One of my favorite things about the Christmas season is the tendency for people to return to a focus on the Incarnation, the act of God becoming flesh.  Throughout the rest of the year, it is easy to forget the very tangible physicality of Jesus and put too much emphasis on the spiritual side.  Now, I think the intangible side of our lives is incredibly important (see my spirituality blog here), but we are left floating in space without the solidity of body theology to help ground us.  So, here are some great thoughts on the Incarnation I’ve run across during the last few weeks.  Let’s try to keep these insights close by as we journey into 2012 together.  Enjoy!

#1 Jan Johnson – December 2011 Wisbits
The incarnation of God in humanity (advent) reveals the beauty and humility of our God who likes to just plain be with us.

#2 Steve Knight – Incarnational or Missional?
The idea of incarnation is central to the missional shift in the Church and in Christianity. “The risk of incarnation,” as Palmer puts it, is one very beautiful (and biblical) way of describing the invitation we have been given — to join God in the renewal of all things, to participate in the dream of God, to be a part of what God is doing in the world.

#3 Bruce Epperly – Parenting the Divine: A Christmas Mediation
As an early Christian leader proclaimed, the glory of God is a person fully alive. In the incarnation, God was fully alive in the call and response which enlivened Mary, Joseph, and their wee child. They responded to God’s unexpected movements in their lives – bringing forth wonders that pushed them beyond their comfort zones to become partners in God’s holy adventure. They became fully alive, contributing to the unique divine presence in Jesus, by their responses to their angelic visitors.

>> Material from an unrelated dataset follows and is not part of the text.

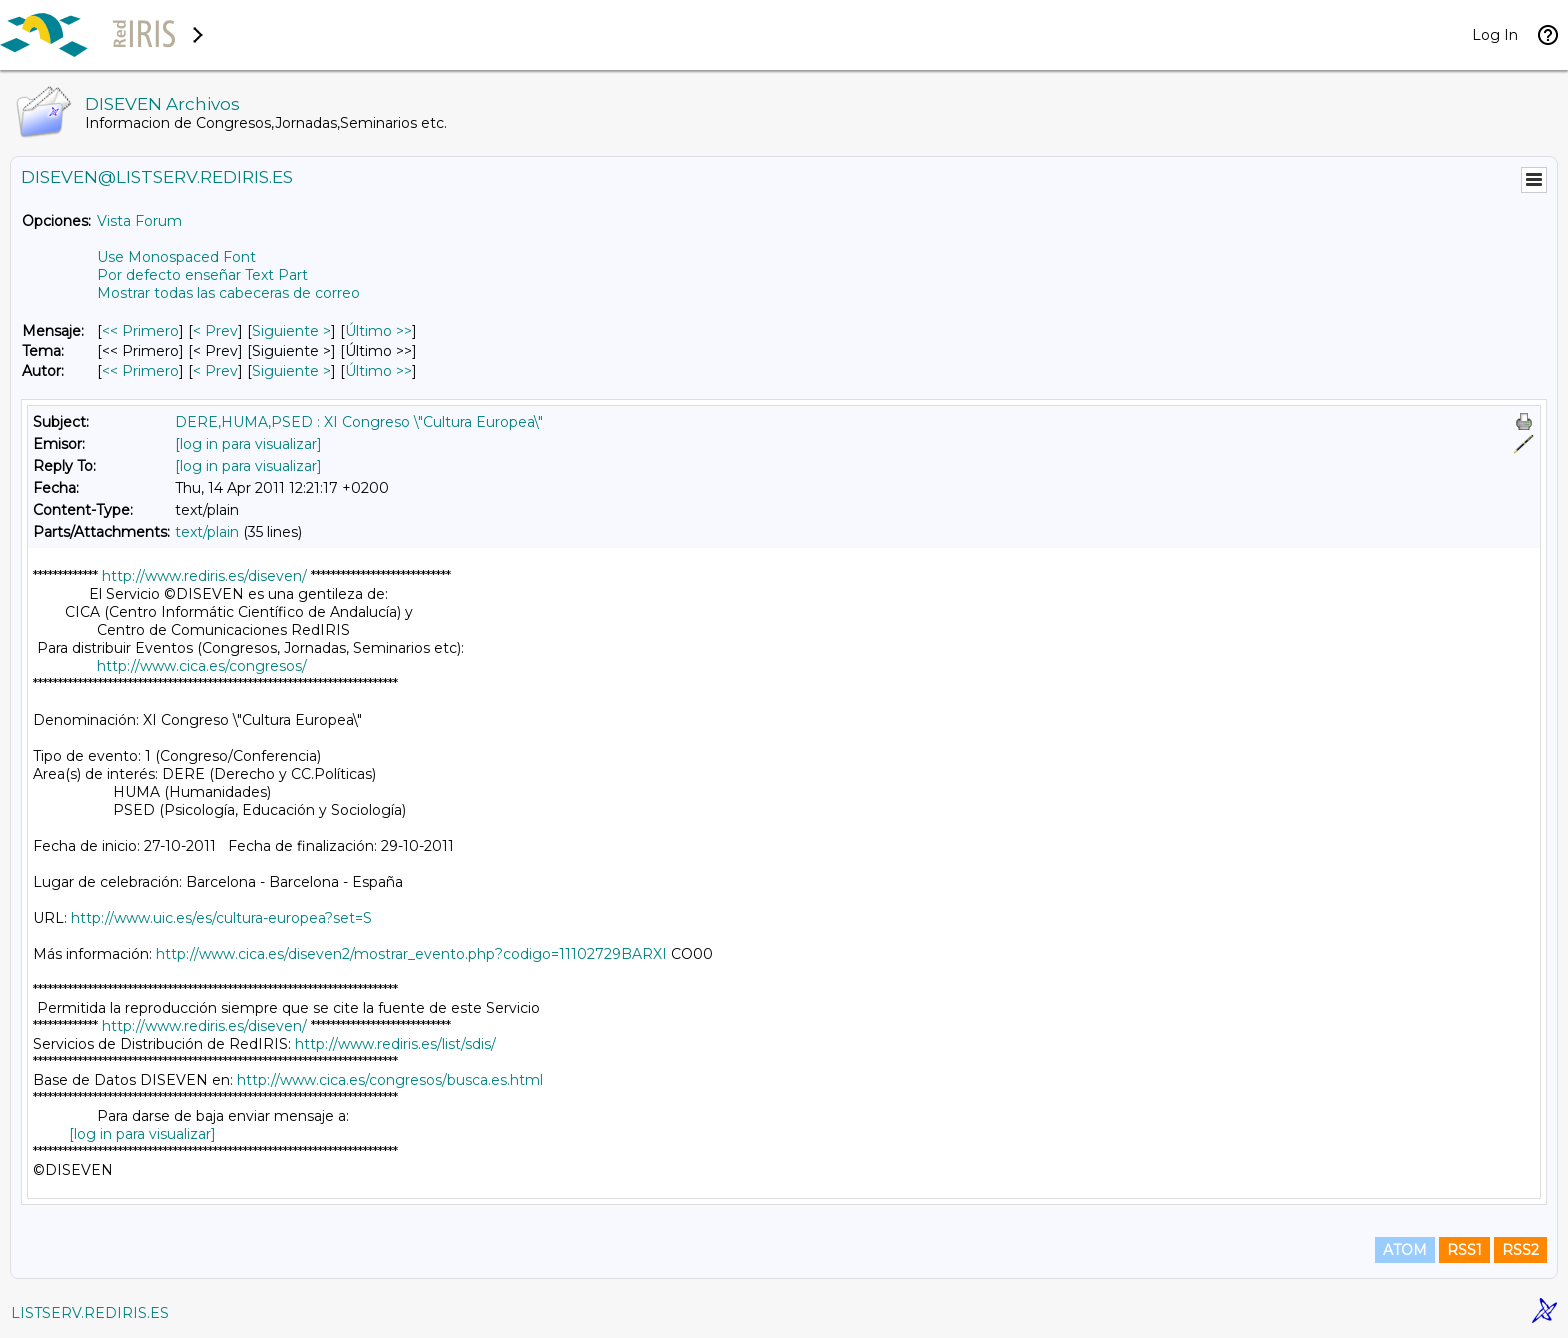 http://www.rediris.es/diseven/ (204, 576)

#4 Ron Cole – Christmas…a revolution birthed in pain
But in the midst, if you really listen humanity groans…for something to be birthed beyond anything we can imagine. Revolutions are birthed in the midst of pain. Jesus’ birth is about the birth of a revolution. It is about a revolution to re-write the narative that would finally recaputure the imagination of humanity.

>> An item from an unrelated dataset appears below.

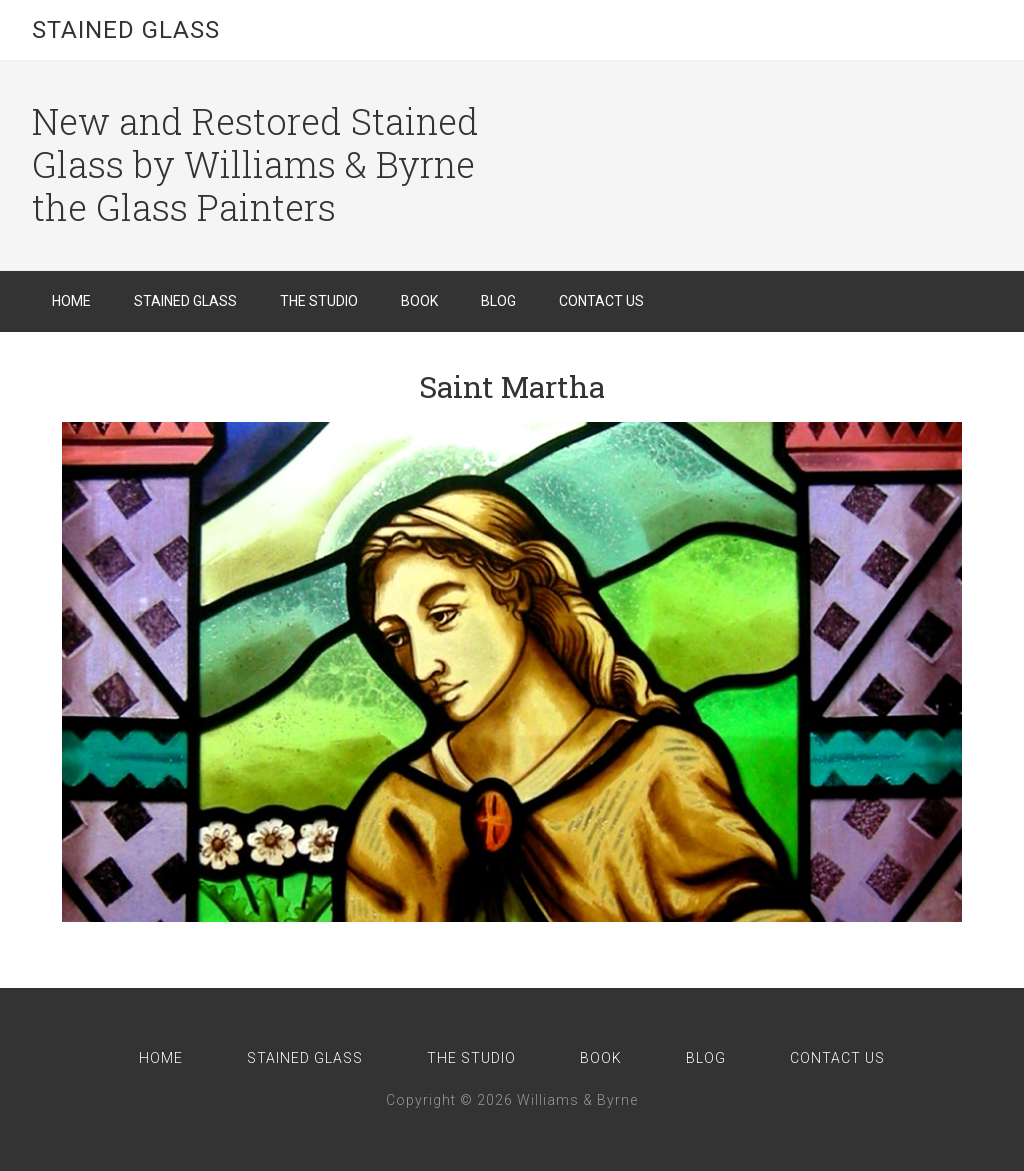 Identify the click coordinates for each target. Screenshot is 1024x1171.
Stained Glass (126, 30)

#5 Chaplain Mike – David Lose on “The Absurdity of Christmas”
He then chronicles several reasons why people find it hard to believe the Christmas story. First, the four Gospels themselves don’t set forth a unified, consistent account of Jesus’ birth. But beyond that sort of Enlightenment style criticism of the text, earlier skeptics found the concept of Incarnation fantastic, even unseemly. As far back as the second century, gnostics like Marcion found Jesus’ full humanity a difficult concept to square with their idea of God. Apologists like Tertullian responded by saying things like, “You repudiate such veneration of nature, do you, but how were you born?” In other words, if God is put off by such things as the messy birth of a baby, what makes us think he cares about real people at all?

#6 Bruce Epperly – Mary, Joseph and Mysticism
God is not aloof, but present in cells, souls, and communities. A one-dimensional faith – defining everything according the tenets of the modern world view – robs life of beauty, wonder, and amazement. The incarnation raises all life to revelation; each moment – even tragic moments – as a potential theophany. Sleepers awake! God is with us!

#7 Chaplain Mike – Frederick Beuchner: “Christmas Itself Is by Grace”
The Word become flesh. Ultimate Mystery born with a skull you could crush one-handed. Incarnation. It is not tame. It is not touching. It is not beautiful. It is uninhabitable terror. It is unthinkable darkness riven with unbearable light. Agonized laboring led to it, vast upheavals of intergalactic space, time split apart, a wrenching and tearing of the very sinews of reality itself. You can only cover your eyes and shudder before it, before this: “God of God, Light of Light, very God of very God…who for us and for our salvation,” as the Nicene Creed puts it, “came down from heaven.”